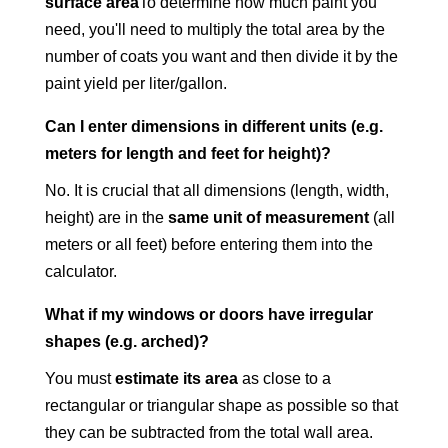
surface area
To determine how much paint you
need, you'll need to multiply the total area by the
number of coats you want and then divide it by the
paint yield per liter/gallon.
Can I enter dimensions in different units (e.g.
meters for length and feet for height)?
No. It is crucial that all dimensions (length, width,
height) are in the
same unit of measurement
(all
meters or all feet) before entering them into the
calculator.
What if my windows or doors have irregular
shapes (e.g. arched)?
You must
estimate its area
as close to a
rectangular or triangular shape as possible so that
they can be subtracted from the total wall area.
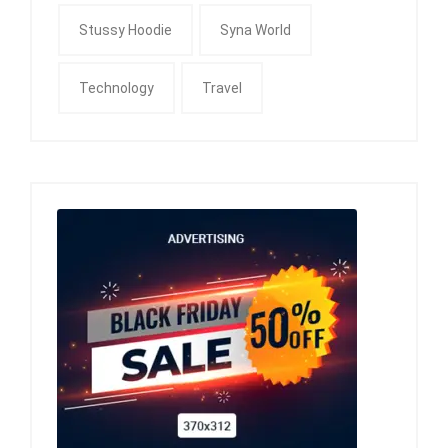
Stussy Hoodie
Syna World
Technology
Travel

○ ○ ○

The task:
Search the data for "length". Copy every line that has it.

Answer to this task:
meters for length and feet for height)?
No. It is crucial that all dimensions (length, width,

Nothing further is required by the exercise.